Is Oracle Discovering BPM?

[Originally posted on IT|Redux]

Edwin Khodabakchian, the brains behind Oracle BPEL Process Manager, posts on a set of possible “BPEL enhancements” suggested to him by Oracle’s application groups — eBusiness Suite, PeopleSoft, Siebel… They include:

1. Business Process Outline — “Enable business analysts to build the skeleton of a business process, skeleton which can be then implemented by an application composer. The outline view also offers a foundation for self-documenting business process and audit trails.” Imagine that!

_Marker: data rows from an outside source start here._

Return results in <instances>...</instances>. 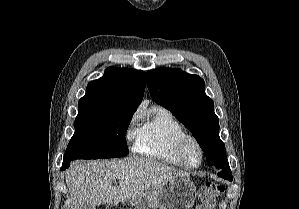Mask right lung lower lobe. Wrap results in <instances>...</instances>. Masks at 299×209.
I'll return each mask as SVG.
<instances>
[{"mask_svg":"<svg viewBox=\"0 0 299 209\" xmlns=\"http://www.w3.org/2000/svg\"><path fill=\"white\" fill-rule=\"evenodd\" d=\"M72 160H63V166L61 168V170H65L66 168H68L70 166V162Z\"/></svg>","mask_w":299,"mask_h":209,"instance_id":"obj_1","label":"right lung lower lobe"}]
</instances>
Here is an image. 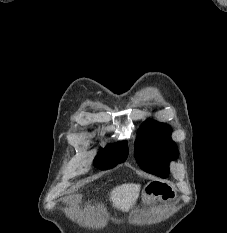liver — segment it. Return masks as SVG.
I'll return each instance as SVG.
<instances>
[{
    "mask_svg": "<svg viewBox=\"0 0 227 233\" xmlns=\"http://www.w3.org/2000/svg\"><path fill=\"white\" fill-rule=\"evenodd\" d=\"M140 184L128 183L115 187L110 193L113 206L123 212H128L135 204L140 193Z\"/></svg>",
    "mask_w": 227,
    "mask_h": 233,
    "instance_id": "6515ba94",
    "label": "liver"
}]
</instances>
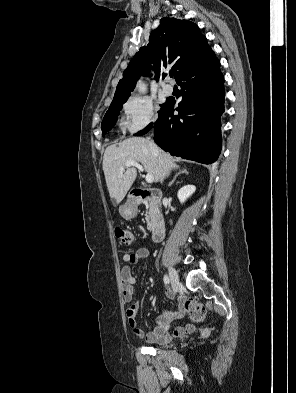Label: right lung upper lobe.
Returning <instances> with one entry per match:
<instances>
[{"label": "right lung upper lobe", "instance_id": "1", "mask_svg": "<svg viewBox=\"0 0 296 393\" xmlns=\"http://www.w3.org/2000/svg\"><path fill=\"white\" fill-rule=\"evenodd\" d=\"M207 48V39L196 24L175 18H162L159 27L151 32L149 44L136 53L125 69L113 101L128 98L139 75L149 73L153 67L156 80L160 76V69L168 65L172 66L177 79Z\"/></svg>", "mask_w": 296, "mask_h": 393}]
</instances>
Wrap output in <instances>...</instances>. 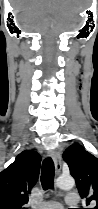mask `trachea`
<instances>
[{
    "instance_id": "1",
    "label": "trachea",
    "mask_w": 98,
    "mask_h": 209,
    "mask_svg": "<svg viewBox=\"0 0 98 209\" xmlns=\"http://www.w3.org/2000/svg\"><path fill=\"white\" fill-rule=\"evenodd\" d=\"M55 167L53 160L48 157L42 163L41 184L44 190L54 188Z\"/></svg>"
}]
</instances>
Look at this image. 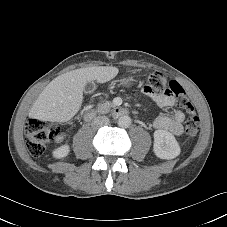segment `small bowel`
<instances>
[{
	"mask_svg": "<svg viewBox=\"0 0 227 227\" xmlns=\"http://www.w3.org/2000/svg\"><path fill=\"white\" fill-rule=\"evenodd\" d=\"M141 94L148 99H153L159 107L173 109L172 116H158L153 122L154 128L169 131L177 136L181 135L183 132L185 115L176 107V101L172 96V91L170 89H163L161 91V96H157V90L155 88H152L150 85H143L141 87ZM61 139L62 136L58 138L59 141Z\"/></svg>",
	"mask_w": 227,
	"mask_h": 227,
	"instance_id": "small-bowel-1",
	"label": "small bowel"
}]
</instances>
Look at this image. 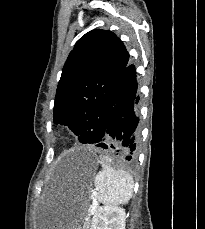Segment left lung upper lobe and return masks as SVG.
<instances>
[{"label":"left lung upper lobe","mask_w":205,"mask_h":229,"mask_svg":"<svg viewBox=\"0 0 205 229\" xmlns=\"http://www.w3.org/2000/svg\"><path fill=\"white\" fill-rule=\"evenodd\" d=\"M128 61L129 53L113 32L92 30L83 35L63 67L54 122L68 126L87 143V129L103 123L110 91Z\"/></svg>","instance_id":"left-lung-upper-lobe-1"}]
</instances>
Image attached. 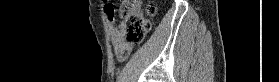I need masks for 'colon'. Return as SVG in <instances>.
<instances>
[{
  "mask_svg": "<svg viewBox=\"0 0 279 82\" xmlns=\"http://www.w3.org/2000/svg\"><path fill=\"white\" fill-rule=\"evenodd\" d=\"M144 1L141 0H123L119 8V16L122 19V29L125 34L126 43L132 47L140 44L150 29L148 17L156 14V7L152 1H147L144 10L140 9ZM131 49L124 51L126 58Z\"/></svg>",
  "mask_w": 279,
  "mask_h": 82,
  "instance_id": "colon-1",
  "label": "colon"
}]
</instances>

2. Business Events — Allow the process to raise events processed by external apps and to subscribe to events raised by apps, providing “the glue between business activities and the foundation for realtime analytics.” He proposes a new event language standard, not mentioning the fact that IBM has proposed one already (apparently without unanimous support) and uses it in its own BPM/BAM integration.

3. Variable Entity Binding — When BPEL is used not in an integration context but within an enterprise app, persist BPEL variables automatically in that application.

To my mind, those innovations sound suspiciously like what BPM calls process modeling, BAM, and embedded application workflow — assumed “must-haves” in the BPM world but exotic enhancements to the BPEL mainstream. But unlike IBM (and now BEA), Oracle is not trying to appeal to BPM buyers or industry analysts, just better support Oracle’s own apps. They’ll figure it out eventually.